The whole exhibition is connected, not only visually (artwork and videos in strict black and white, as is 90% of his work) but also discursively: according to the artist, art should not illustrate thinking but generate it. It is an exercise in reconfiguring textual, musical and visual language that gives continuity to his previous works, such as the well-regarded Liquid Archive, or his more recent works, such as the illegible typography he developed for the marketing campaign for the collective exhibition Gravity at the Casa del Lago (National Autonomous University of Mexico).

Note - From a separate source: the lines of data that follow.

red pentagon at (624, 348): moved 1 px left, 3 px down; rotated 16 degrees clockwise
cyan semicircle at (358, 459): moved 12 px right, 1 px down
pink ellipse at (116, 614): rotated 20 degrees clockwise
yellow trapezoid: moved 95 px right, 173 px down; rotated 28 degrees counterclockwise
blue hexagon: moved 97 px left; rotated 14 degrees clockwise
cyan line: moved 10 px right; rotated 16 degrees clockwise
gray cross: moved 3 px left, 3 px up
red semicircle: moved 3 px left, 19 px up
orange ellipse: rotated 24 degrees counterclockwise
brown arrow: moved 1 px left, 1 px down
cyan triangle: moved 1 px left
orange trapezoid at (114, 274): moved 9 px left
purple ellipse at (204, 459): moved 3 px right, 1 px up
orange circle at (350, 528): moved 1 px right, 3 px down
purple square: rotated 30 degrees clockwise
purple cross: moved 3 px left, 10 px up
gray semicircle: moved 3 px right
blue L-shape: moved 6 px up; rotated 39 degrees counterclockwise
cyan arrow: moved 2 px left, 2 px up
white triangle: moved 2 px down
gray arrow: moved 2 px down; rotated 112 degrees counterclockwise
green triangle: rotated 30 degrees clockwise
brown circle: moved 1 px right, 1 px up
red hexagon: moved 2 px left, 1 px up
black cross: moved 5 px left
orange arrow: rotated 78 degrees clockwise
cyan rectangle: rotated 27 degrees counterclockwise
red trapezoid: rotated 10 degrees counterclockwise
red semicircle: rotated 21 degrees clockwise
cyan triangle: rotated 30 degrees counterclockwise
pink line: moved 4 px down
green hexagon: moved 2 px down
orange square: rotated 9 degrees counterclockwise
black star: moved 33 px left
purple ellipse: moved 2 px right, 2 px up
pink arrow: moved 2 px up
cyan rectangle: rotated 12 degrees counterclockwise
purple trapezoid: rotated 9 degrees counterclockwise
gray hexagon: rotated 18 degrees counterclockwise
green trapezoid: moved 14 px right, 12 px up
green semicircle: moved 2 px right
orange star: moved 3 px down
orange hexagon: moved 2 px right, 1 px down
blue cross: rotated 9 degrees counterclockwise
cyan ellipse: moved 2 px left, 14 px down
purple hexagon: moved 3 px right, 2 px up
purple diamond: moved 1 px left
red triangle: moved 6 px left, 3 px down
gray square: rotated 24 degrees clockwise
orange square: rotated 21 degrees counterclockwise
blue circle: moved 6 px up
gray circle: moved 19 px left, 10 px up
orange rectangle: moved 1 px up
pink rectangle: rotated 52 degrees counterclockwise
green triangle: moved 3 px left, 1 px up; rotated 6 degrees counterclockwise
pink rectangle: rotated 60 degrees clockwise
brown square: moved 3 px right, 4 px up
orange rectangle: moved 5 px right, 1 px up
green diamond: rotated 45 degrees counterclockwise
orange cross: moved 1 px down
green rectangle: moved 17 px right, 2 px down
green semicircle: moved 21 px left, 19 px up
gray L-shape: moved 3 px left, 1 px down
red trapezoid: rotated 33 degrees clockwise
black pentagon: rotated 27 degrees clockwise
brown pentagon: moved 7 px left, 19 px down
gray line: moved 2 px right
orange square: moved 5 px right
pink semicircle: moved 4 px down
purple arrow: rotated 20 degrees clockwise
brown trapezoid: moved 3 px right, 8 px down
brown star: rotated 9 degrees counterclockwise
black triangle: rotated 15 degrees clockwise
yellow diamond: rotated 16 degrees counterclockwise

The exhibition is divided over the two areas at Pelaires. On the ground floor, a series of unseen − although created in 2016 − works is presented comprising 9 monotypes entitled Open musical scores for cymbals. On the first floor, our first encounter is with the installation entitled Antitropicalia (2017), comprising a large wall drawing, graphite güiros (made with 3D printers), 4 güiros, 2 musical scores and three large papers. A projection of one of the artist’s most significant videos completes the exhibition: Orellana’s Fantasia (2013). It is a video tribute to the Guatemalan musician, Joaquín Orellana (1930), who used sonorous instruments and utensils in an attempt to recreate electroacoustic music, and which fascinated Amorales. The artist was also obsessed by an image on the cover of a record by the gothic band Bauhaus that coincidentally showed Orellana with a cymbal. The use of these cymbals, objects esteemed by the artist for their great aesthetic quality, is also directly connected to one of his most emblematic works, the mobile tribute to Calder, a work he produced after having been invited to stay at the Atélier Calder (Saché, France).
Amorales is one of Mexico’s most important artists and one of the most prominent contemporary artists in the world. His career path has been coherent, continuous, obsessively inquisitive, and focused on the deconstruction of form to the point of schematism, even though in his recent project for the Venice Biennale he departs from abstraction and returns to shape and form. This back and forth is of particular interest to him.
A multidisciplinary artist, he grew up in a family environment that was very dedicated to art and philosophical and political thought. He started to create from a very young age (at first, drawing comics). When he was 19, he left Mexico City to spend some time in New York, then London and finally Holland, the country he acknowledges as having initiated his professional artistic career and where he studied at two of the most prestigious art institutions: the Gerrit Rietveld Academie, after attending the Rijksakademie van Beeldende Kunsten. He returned to Mexico 15 years later to become part of a rich and revitalised cultural environment, joining up with artists of other disciplines and deepening his interest in poetry, literature, cinema and music, both advanced and popular.
Various events and works have marked Amorales’ career: The creation of the record label Nuevos Ricos (Noveaux Riches), landmark performances such as Amorales vs Amorales or his recent participation in the Venice Biennale 2017 with the project La vida en los pliegues (Life in the creases). Since Venice, Carlos Amorales’ career has taken off in terms of public recognition.